The first day was mostly hiking and complaining. Frank kept stopping to adjust his boots because "these things were supposed to be waterproof but my socks feel like they went swimming." Bob kept pointing out every twig that looked vaguely like an animal track and declaring it "definitely a buck, probably a twelve-pointer." They saw exactly zero deer, but they did spot three squirrels having what looked like a very serious argument over an acorn, a turtle that moved slower than their conversation, and one very confused raccoon that stared at them like they were the intruders.
They set up camp as the sun went down, which involved twenty minutes of arguing over which way the tent poles went and another fifteen trying to start a fire with damp wood and a lighter that kept clicking uselessly. Eventually they gave up and ate cold sandwiches while telling the same stories they'd told each other a hundred times: the time Bob accidentally locked his keys in the car at the grocery store, the time Frank sold a life insurance policy to a guy who then lived to be 102, and that one fishing trip where they caught nothing but old boots. The woods were quiet except for the occasional owl that sounded like it was laughing at them.

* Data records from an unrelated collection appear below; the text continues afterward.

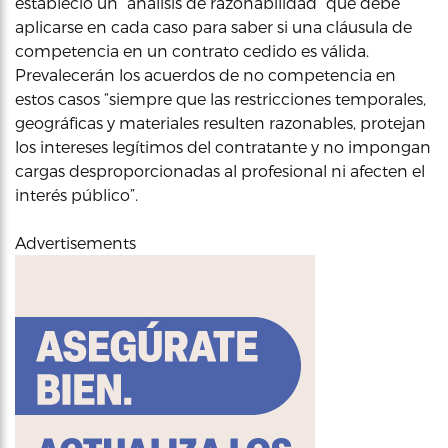
estableció un “análisis de razonabilidad” que debe
aplicarse en cada caso para saber si una cláusula de
competencia en un contrato cedido es válida.
Prevalecerán los acuerdos de no competencia en
estos casos “siempre que las restricciones temporales,
geográficas y materiales resulten razonables, protejan
los intereses legítimos del contratante y no impongan
cargas desproporcionadas al profesional ni afecten el
interés público”.
Advertisements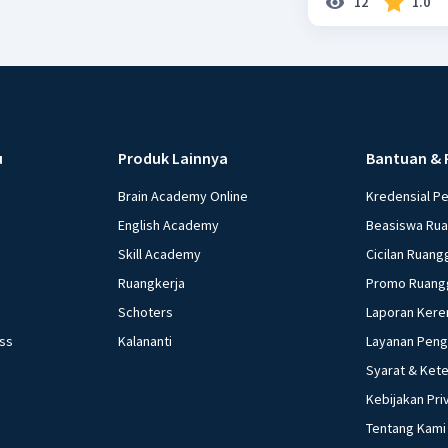
12
1.0
u
Produk Lainnya
Bantuan & 
Brain Academy Online
Kredensial P
English Academy
Beasiswa Ru
Skill Academy
Cicilan Ruang
Ruangkerja
Promo Ruang
Schoters
Laporan Kere
ess
Kalananti
Layanan Pen
Syarat & Ket
Kebijakan Pri
Tentang Kami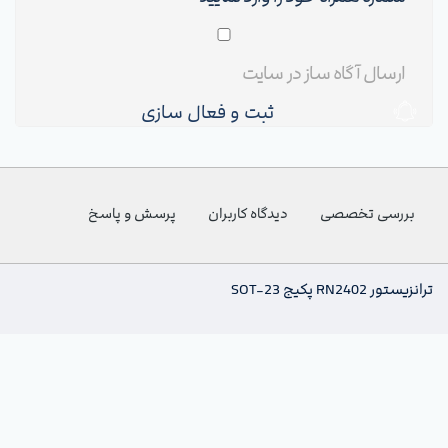
ثبت و فعال سازی
بررسی تخصصی
دیدگاه کاربران
پرسش و پاسخ
ترانزیستور RN2402 پکیج SOT-23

The next morning they decided to actually hunt. They hiked deeper into the trees, whispering dramatically like they were in a spy movie even though the only things around were trees and more trees. Bob kept adjusting his bright orange vest because "safety first, but also it makes me look official." Frank kept checking his phone even though there was no signal, muttering about how modern hunting apps would probably tell them exactly where the deer were hiding.
They walked for hours. Frank told a long, pointless story about the time his uncle tried to hunt with a bow and arrow and ended up shooting his own truck tire. Bob countered with an even longer tale about the time he tried to grill venison he bought from a guy at work and it tasted like old socks. They stopped for lunch, more mayo sandwiches, and debated whether it was better to hunt in the morning or the evening, even though neither of them had any real opinion on the matter.
While continuing hiking Bob collapses.
Frank immediately calls 911. “My friend isn’t breathing,” he shouts into the phone. “What should I do?”
“Relax,” the operator tells him. “I can help. First, let’s make sure he’s dead.”
There’s silence and then a gunshot.
The guy gets back on the phone and says, “OK, now what?”